Tomorrow is Opening Day and as such there won’t be an article, so use this as the Opening Day Open Thread! You guys know I’m a Royals fan, and we’re probably going to be somewhere between terrible and bad. But until we actually ARE somewhere between terrible and bad, I’m optimistic!
That’s the magic of a blank slate and an entire summer ahead!
This could use a couple more hours to hammer it out, but that's time I don't have. :( If I sucked bad at explaining something hopefully I'll be able to shore that up in the comments.
Hello from a fellow lower-case "l" libertarian. I've tried, without much success, to explain what libertarianism is and how libertarians think. I like your term "voluntaryist," but it loses something important when we disconnect it from liberty.

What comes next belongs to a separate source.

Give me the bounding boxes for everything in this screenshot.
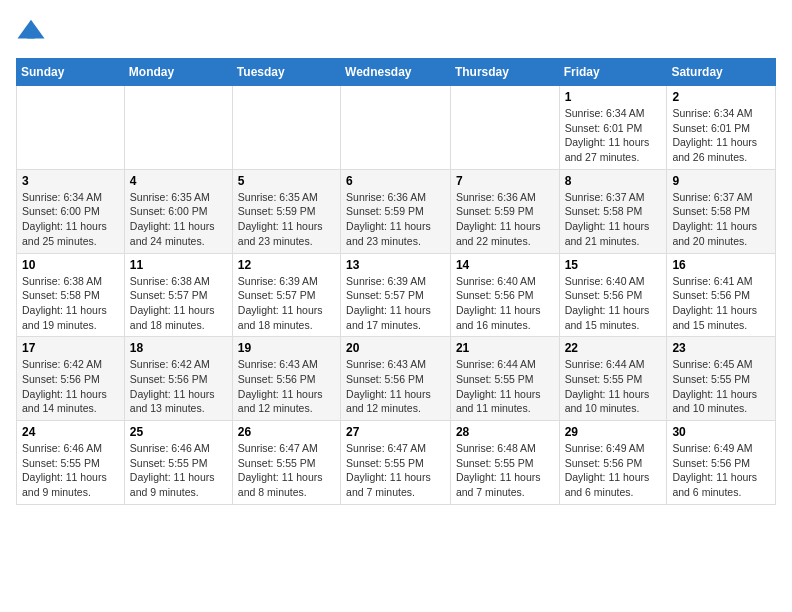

I spent a lot of time in my head the past few days trying to put together an article similar to this, including Maslow's Hierarchy of Needs. I'm going to start writing what I had scratched out in my head.
Libertarians are focused on the supremacy of the individual. That is our strength and our weakness. Put ten libertarians in a room and you get twelve to twenty opinions on everything. We are the antithesis of authoritarians. We are social liberals and fiscal conservatives simply because social liberalism is a luxury one can only afford if one is concurrently a fiscal conservative. Conservatives hate us because we're social liberals; liberals hate us because we're fiscal conservatives. Many people try to simplify the world and say we're really just well-spoken Republicans. Not so at all.
We want government out of our bedrooms, our businesses and our purses. Think of us as small-government liberals. Most of our founding fathers were libertarians. That's why they wrote to Constitution to protect the people from their government. Must stop now, will pick this up tomorrow.